WORK INSTRUCTIONS → Gather every line of the entries that includes the word "Djilali".

EXERCISE DATA →
☆ ☆ ☆ ☆
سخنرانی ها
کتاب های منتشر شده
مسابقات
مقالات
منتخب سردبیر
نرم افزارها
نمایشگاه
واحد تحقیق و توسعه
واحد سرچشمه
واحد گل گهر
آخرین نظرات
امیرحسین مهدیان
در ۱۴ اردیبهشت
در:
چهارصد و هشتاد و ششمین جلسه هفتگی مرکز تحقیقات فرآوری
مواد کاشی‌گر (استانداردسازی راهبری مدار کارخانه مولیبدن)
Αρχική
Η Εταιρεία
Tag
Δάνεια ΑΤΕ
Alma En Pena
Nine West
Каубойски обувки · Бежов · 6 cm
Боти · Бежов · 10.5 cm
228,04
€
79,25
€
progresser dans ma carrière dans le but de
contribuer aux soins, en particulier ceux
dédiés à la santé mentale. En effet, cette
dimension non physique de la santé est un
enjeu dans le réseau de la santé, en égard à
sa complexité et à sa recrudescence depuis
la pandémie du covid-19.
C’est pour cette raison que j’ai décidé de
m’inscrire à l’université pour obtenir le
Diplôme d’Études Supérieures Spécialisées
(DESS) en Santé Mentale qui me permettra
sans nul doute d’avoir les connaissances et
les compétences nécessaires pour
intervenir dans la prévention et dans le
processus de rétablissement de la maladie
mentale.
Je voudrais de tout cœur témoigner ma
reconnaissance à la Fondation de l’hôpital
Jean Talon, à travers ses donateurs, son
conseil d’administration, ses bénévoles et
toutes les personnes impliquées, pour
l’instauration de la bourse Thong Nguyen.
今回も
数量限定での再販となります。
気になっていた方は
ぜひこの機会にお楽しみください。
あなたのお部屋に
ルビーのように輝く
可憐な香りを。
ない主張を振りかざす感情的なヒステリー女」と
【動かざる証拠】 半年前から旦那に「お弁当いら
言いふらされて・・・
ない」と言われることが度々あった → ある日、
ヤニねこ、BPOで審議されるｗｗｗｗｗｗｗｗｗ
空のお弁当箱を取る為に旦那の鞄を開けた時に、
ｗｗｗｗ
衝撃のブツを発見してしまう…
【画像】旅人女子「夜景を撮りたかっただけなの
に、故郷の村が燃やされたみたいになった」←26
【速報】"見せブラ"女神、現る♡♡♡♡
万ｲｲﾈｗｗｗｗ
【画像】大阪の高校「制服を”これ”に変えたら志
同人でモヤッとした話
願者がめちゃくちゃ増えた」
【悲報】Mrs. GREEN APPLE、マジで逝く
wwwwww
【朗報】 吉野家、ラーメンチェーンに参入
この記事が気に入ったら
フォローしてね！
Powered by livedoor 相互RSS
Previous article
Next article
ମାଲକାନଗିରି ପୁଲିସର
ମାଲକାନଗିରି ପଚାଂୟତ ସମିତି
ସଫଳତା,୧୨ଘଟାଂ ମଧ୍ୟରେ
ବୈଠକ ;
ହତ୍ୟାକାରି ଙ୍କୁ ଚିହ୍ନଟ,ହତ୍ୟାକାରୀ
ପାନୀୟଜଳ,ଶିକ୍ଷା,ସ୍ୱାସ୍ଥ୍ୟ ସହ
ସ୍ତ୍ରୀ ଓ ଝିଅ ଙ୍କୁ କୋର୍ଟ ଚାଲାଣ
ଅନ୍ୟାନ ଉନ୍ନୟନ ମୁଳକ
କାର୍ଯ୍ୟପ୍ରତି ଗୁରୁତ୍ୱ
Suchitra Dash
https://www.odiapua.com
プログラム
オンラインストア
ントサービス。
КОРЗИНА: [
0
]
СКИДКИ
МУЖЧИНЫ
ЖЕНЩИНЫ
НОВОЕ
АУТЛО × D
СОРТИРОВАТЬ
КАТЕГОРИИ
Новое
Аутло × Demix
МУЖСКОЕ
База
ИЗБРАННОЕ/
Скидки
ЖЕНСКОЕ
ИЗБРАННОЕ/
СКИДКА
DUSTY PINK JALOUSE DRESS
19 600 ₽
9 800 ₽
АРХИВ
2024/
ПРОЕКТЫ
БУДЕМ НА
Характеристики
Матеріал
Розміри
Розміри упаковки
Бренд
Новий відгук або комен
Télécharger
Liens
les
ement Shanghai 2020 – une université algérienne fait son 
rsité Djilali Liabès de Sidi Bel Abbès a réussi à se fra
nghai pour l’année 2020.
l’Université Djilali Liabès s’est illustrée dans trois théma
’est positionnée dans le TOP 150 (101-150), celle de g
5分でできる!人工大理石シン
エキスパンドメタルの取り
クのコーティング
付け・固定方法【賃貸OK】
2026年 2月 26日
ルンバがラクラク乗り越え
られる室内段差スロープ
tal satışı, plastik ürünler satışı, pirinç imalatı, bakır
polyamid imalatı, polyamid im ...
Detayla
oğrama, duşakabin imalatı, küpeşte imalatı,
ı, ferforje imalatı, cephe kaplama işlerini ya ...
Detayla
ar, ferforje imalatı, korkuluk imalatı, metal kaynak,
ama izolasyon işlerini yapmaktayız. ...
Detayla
☆ ☆ ☆ ☆
PROBLEM SOLUTION →
rsité Djilali Liabès de Sidi Bel Abbès a réussi à se fra
l’Université Djilali Liabès s’est illustrée dans trois théma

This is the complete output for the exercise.